WORK REQUIRED ->
Excluding pictures, what does the listing below contain from the line with "Gebitscontrole (610, 107)" up to and including the line with "ブログ (1005, 139)", word for word?

- Opening Delimiter -

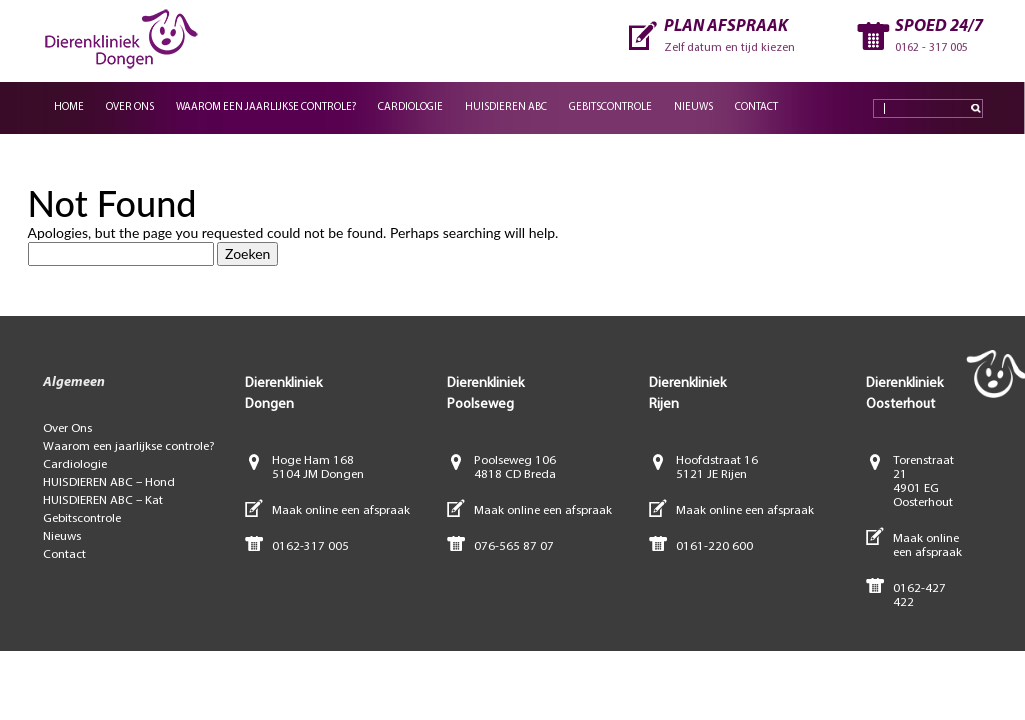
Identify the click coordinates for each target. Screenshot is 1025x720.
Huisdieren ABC (506, 107)
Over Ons (130, 107)
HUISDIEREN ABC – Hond (109, 482)
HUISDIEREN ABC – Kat (103, 500)
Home (69, 107)
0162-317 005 (310, 546)
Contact (756, 107)
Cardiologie (410, 107)
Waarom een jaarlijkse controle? (266, 107)
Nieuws (693, 107)
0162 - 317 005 (931, 48)
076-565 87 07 (514, 546)
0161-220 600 (714, 546)
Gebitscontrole (610, 107)
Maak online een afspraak (341, 510)
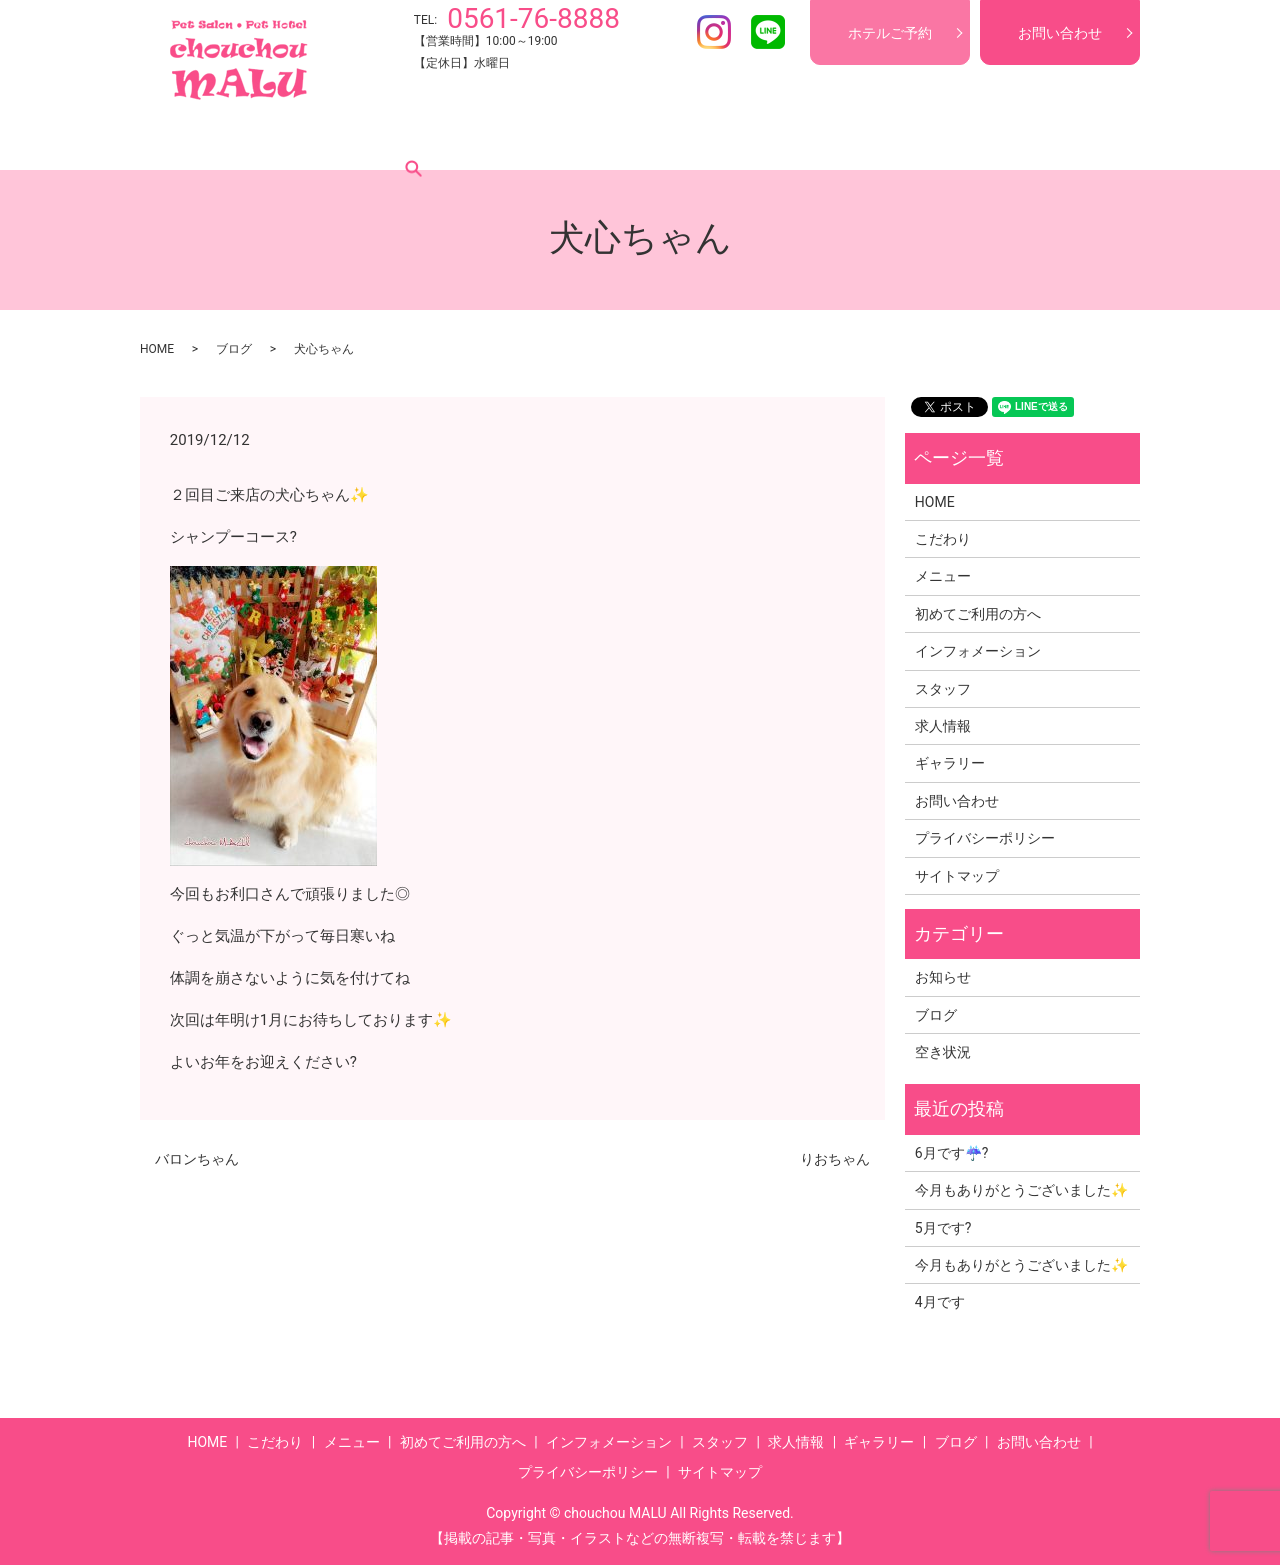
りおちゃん (835, 1159)
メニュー (354, 139)
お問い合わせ (1060, 33)
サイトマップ (957, 876)
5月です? (943, 1228)
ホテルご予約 (890, 33)
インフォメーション (627, 139)
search (1069, 139)
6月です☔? (952, 1153)
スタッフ (746, 139)
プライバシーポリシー (985, 838)
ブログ (1005, 139)
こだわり (270, 139)
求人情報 (830, 139)
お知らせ (943, 977)
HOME (194, 139)
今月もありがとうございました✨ (1021, 1190)
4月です (940, 1302)
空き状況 (943, 1052)
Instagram (714, 32)
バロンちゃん (197, 1159)
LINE (768, 32)
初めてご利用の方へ (473, 139)
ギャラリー (921, 139)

- Closing Delimiter -

REPLY ->
Gebitscontrole (610, 107)
Maak online een afspraak (341, 510)
りおちゃん (835, 1159)
メニュー (354, 139)
お問い合わせ (1060, 33)
サイトマップ (957, 876)
5月です? (943, 1228)
ホテルご予約 (890, 33)
インフォメーション (627, 139)
search (1069, 139)
6月です☔? (952, 1153)
スタッフ (746, 139)
プライバシーポリシー (985, 838)
ブログ (1005, 139)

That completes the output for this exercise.